No Presumption of Vindictiveness When Defendant Receives Higher Sentence On Remand From Different Judge Of the Same Court

United States v. Rodriguez, No. 09-20181 (5th Cir. Mar. 25, 2010) (King, Barksdale, Elrod)

From the be-careful-what-you-wish-for files: Rodriguez entered into plea agreement in exchange for 1) dismissal of some counts, and 2) the Government's promise not to seek offense level enhancements at sentencing. The Government then breached the agreement by defending the PSR's calculation of the Guidelines range, which included some of those enhancements. The district court agreed with only some of the PSR's recommendations, and imposed a low-end sentence of 37 months. Rodriguez appealed his conviction and sentence, arguing that the Government breached the plea agreement. The Fifth Circuit affirmed the conviction, but vacated the sentence and remanded for resentencing before a different judge. Judge 2 rejected Rodriguez's objections to the PSR, and imposed a low-end sentence of 47 months—10 months greater than Rodriguez received on the first go-round. Rodriguez appealed again, arguing that his 47-month sentence was either presumptively or actually vindictive.

First, a threshold issue: is Rodriguez's claim reviewable? The Government argued that the following statement by Rodriguez's counsel—after the sentence was imposed—amounted to either waiver or invited error. Responding to a question from the court as to whether he had "any argument on the mandate," counsel said:
Judge, he was ordered a re-sentencing. And from the looks of it, you have done, you have went through that file extensively. We reurged [prior counsel’s] objections, which were extensive; and you have just summed up exactly what you just did.

Said the court of appeals:
[T]hat reply, made after imposition of sentence, does not show counsel knew of the potential vindictiveness issue and chose intentionally to relinquish it (waiver). And, certainly, sentence having already been imposed, the reply did not induce the claimed error (invited error). Accordingly, the claimed error is reviewable[, albeit only for plain error].

One to keep in mind if you find yourself in the unfortunate position of having to refute a waiver/invited error argument by the Government.

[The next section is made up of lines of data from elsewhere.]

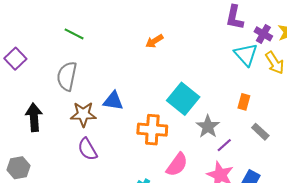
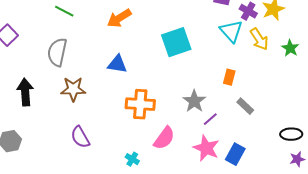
orange arrow: (154, 41) -> (119, 18), moved, size x1.4
cyan square: (183, 99) -> (176, 42), moved, turned 32
blue triangle: (113, 101) -> (117, 64), moved
purple semicircle: (87, 149) -> (80, 137), moved

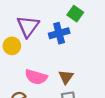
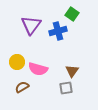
yellow circle: (12, 46) -> (17, 62), moved
brown triangle: (66, 77) -> (72, 71), moved

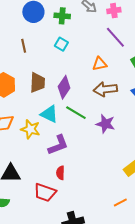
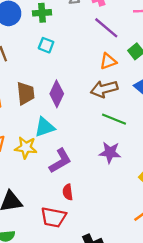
orange triangle: (100, 64) -> (108, 61), moved
green line: (76, 113) -> (114, 119), moved
cyan triangle: (49, 114) -> (45, 127), turned -36
purple star: (105, 124) -> (110, 152), moved

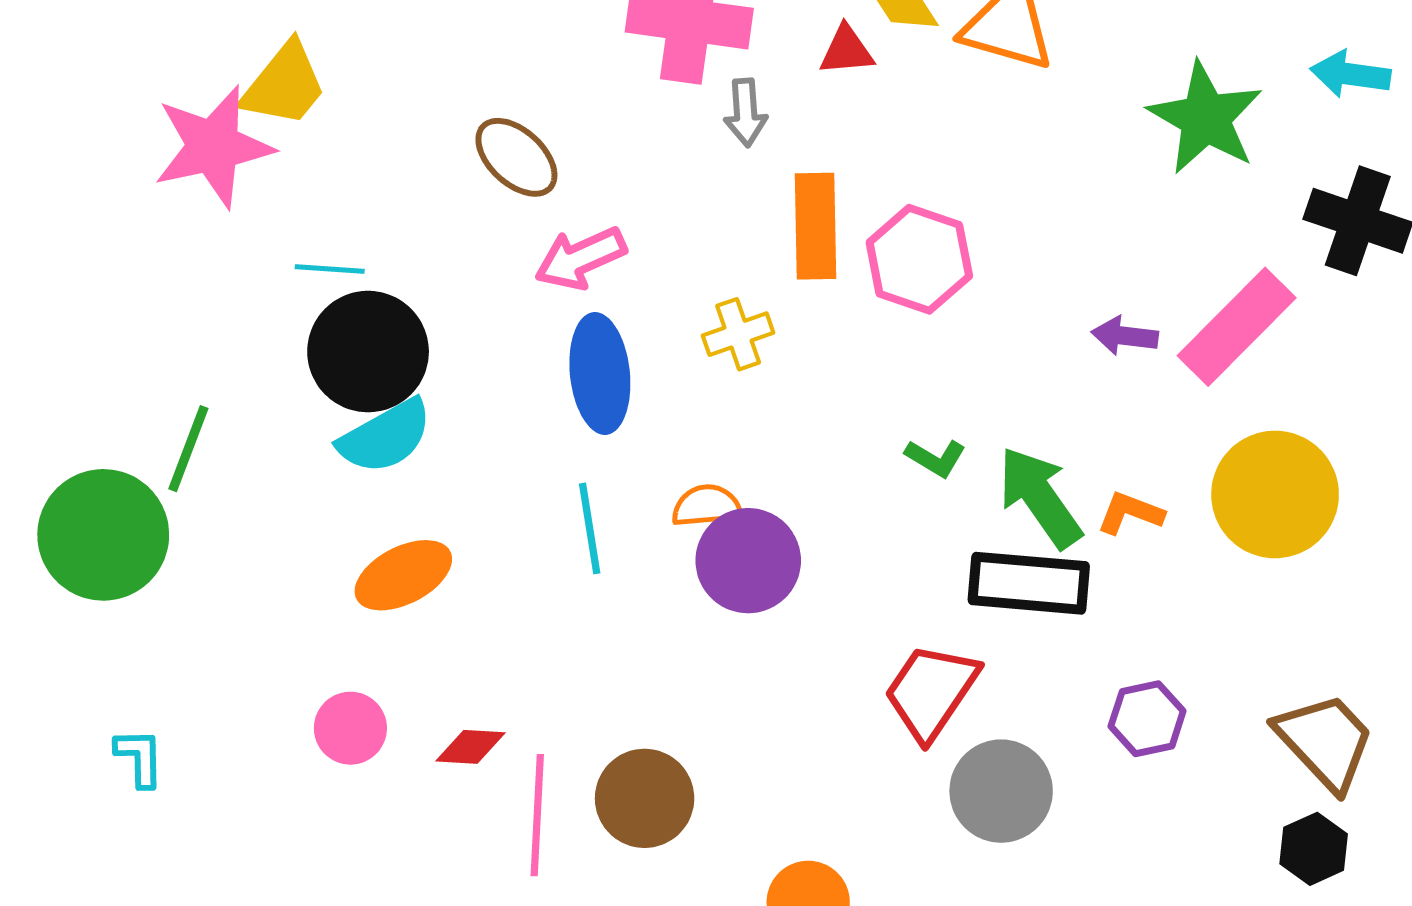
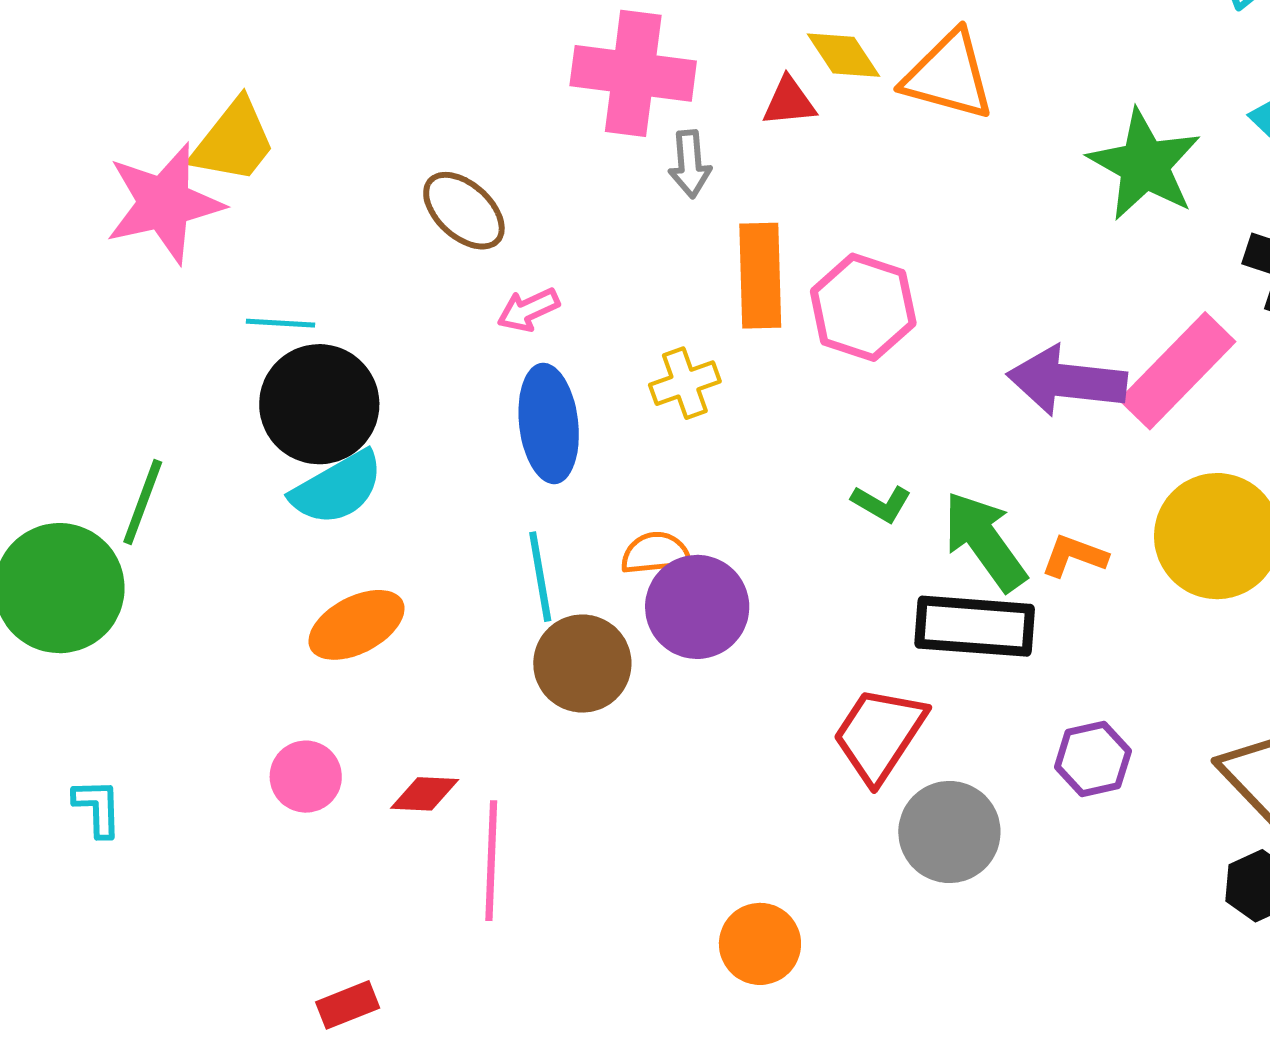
pink arrow: (580, 258) -> (528, 310), size x0.7
purple arrow: (1125, 336) -> (1067, 381), size x1.8
brown circle: (645, 798) -> (582, 664), moved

On to the meat of the matter: "[North Carolina v.] Pearce held a presumption of vindictiveness arises when, after a new trial, a judge sentences a defendant to a harsher sentence. [cites omitted] At issue here is whether that presumption applies when a different judge of the same court imposes the new sentence."

Thus begins a lengthy exegesis of Fifth Circuit and Supreme Court case law on the subject. Long story short, the Fifth Circuit held that the presumption applies in these circumstances in United States v. Floyd, a case decided several years after Pearce. Floyd reached that conclusion, in part, because the resentencing-before-different-judge-on-remand scenario was what had happened in one of the two companion cases that comprised Pearce. But the Supreme Court has had a lot more to say about the presumption since Pearce, both before and after Floyd. In particular, there was Texas v. McCullough.
McCullough addressed whether the Pearce presumption applied where: a jury imposed the initial sentence; because of prosecutorial misconduct, however, the trial judge granted a new trial; upon retrial before the same judge, defendant asked that the judge, rather than the jury, impose sentence; and that judge imposed a greater sentence than had the jury for the first trial. The judge, on defendant’s motion, made findings of fact on why her sentence was greater.

(cites omitted). McCullough held that the presumption of vindictiveness does not apply in that situation. It acknowledged that Pearce itself involved a case with a different sentencer on remand, but noted that Pearce hadn't actually addressed this particular issue and—to the extent Pearce could be read otherwise—effectively overruled Pearce on this point. Therefore,
McCullough expressly rejected part of the basis for Floyd’s reasoning—there having been different sentencing judges in Pearce. Moreover, McCullough held having different sentencers was one of the primary reasons that the presumption was unnecessary. Restated, the possible same-court institutional and collegial pressures that were of concern to Floyd were held in McCullough not to require the presumption. Accordingly, we hold, as Rodriguez’ counsel conceded at oral argument, that Floyd was overruled by McCullough.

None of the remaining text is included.